Understanding the MSG gene family at the sequence level will also aid in assessing the function of this family. If its function is to confer variability, then MSG genes will have evolved under the influence of selection for variation in the proteins they encode (positive selection), a prediction that can be tested by sequence analysis.
Sequence data pertaining to the
P. carinii MSG gene family are available, but the vast majority of the available data has not been analyzed [
70]. Analysis of these data is challenging for several reasons. First, most of the data are in the form of shotgun reads which require assembly. However, standard assembly procedures are not designed to assemble genes from gene families, and might join reads that came from different genes. A second possible complication stems from the doubtful clonality of
P. carinii populations. The organisms used to obtain genome sequence data came from the lungs of immunosuppressed rats that had been infected by constant exposure to other infected rats [
63]. This system of obtaining infected rats has been in operation for decades. Hence, more than one genetic strain of
P. carinii could have contributed to the DNA used to obtain genomic sequences, and a given MSG gene could be represented by more than one allele. Alleles are defined as different versions of the sequence located at a particular location on a chromosome (i.e., at a genomic locus). In absence of gene flow between two populations that were genetically identical at separation, mutation will cause allelic polymorphism to arise over time.
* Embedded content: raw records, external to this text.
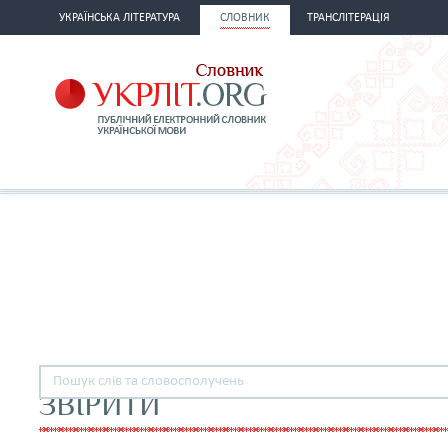
УКРАЇНСЬКА ЛІТЕРАТУРА
СЛОВНИК
ТРАНСЛІТЕРАЦІЯ
ЗВІРИТИ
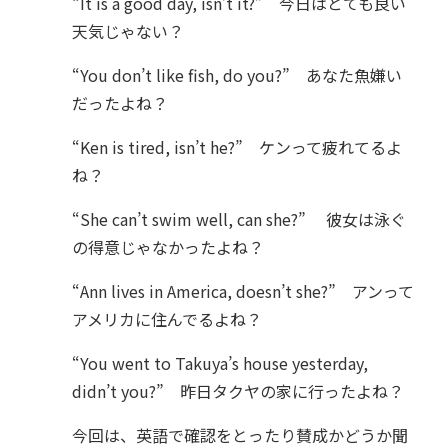
“It is a good day, isn’t it?” 今日はとても良い
天気じゃない？
“You don’t like fish, do you?” あなた魚嫌い
だったよね？
“Ken is tired, isn’t he?” ケンって疲れてるよ
ね？
“She can’t swim well, can she?” 彼女は泳ぐ
の得意じゃなかったよね？
“Ann lives in America, doesn’t she?” アンって
アメリカに住んでるよね？
“You went to Takuya’s house yesterday,
didn’t you?” 昨日タクヤの家に行ったよね？
今回は、英語で確認をとったり賛成かどうか聞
The formation of allelic polymorphism would be accelerated if selection were to favor cells that sustained mutation, as could be the case for MSG genes given their probable role in generating phenotypic variation.
P. carinii cells are thought to be haploid, and a given haploid cell can contain only one allele at each locus. Nevertheless, two strains might contain two different alleles of a particular gene at a particular locus. Therefore, if more than one genetic strain of
P. carinii contributed to the sequence data, then a given MSG gene could be represented by more than one allele. Assembly programs would tend to amalgamate alleles into a single consensus sequence, thereby obscuring an important aspect of the sequence data.
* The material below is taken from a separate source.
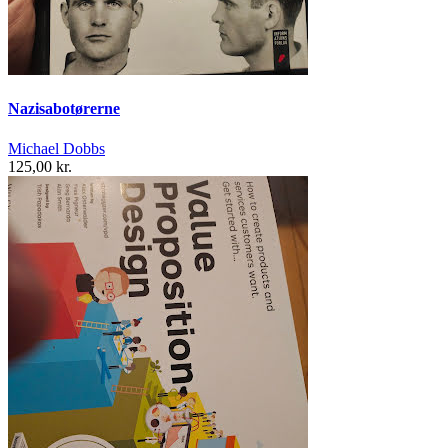
Nazisabotørerne
Michael Dobbs
125,00 kr.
A third problem is posed by the presence of MSR genes in the P. carinii genome. MSR and MSG genes are distinct, but highly related, and analysis of sequence data must be performed in a way that avoids sequence reads from MSR genes.
In the studies described herein, the first 300 basepairs of MSG genes were selected for analysis. Although MSG genes are more than 3000 basepairs long, analyzing the first 300 bps of MSG genes offered two important practical advantages. First, this segment of an MSG gene is specifically amplifiable using the CRJE as a primer-binding site (Figure ). Hence, this approach avoids interference from MSR genes, which lack the CRJE. Second, the 300 bp amplicons are smaller than the average sequence read available in the largest database, that of the Pneumocystis genome project. Therefore, it seemed probable that sequence reads spanning the entire 300 bps would be numerous in the database, in which case it would be possible to cover the whole family without having to rely on assembly of contigs, which is problematic when dealing with gene families. Practical advantages aside, the 5-prime ends of MSG genes are of interest because recombination events that move DNA from donor genes to the gene at the expression site may be frequent in this region. Defining the full repertoire of donor MSG genes should allow this hypothesis to be tested in the future.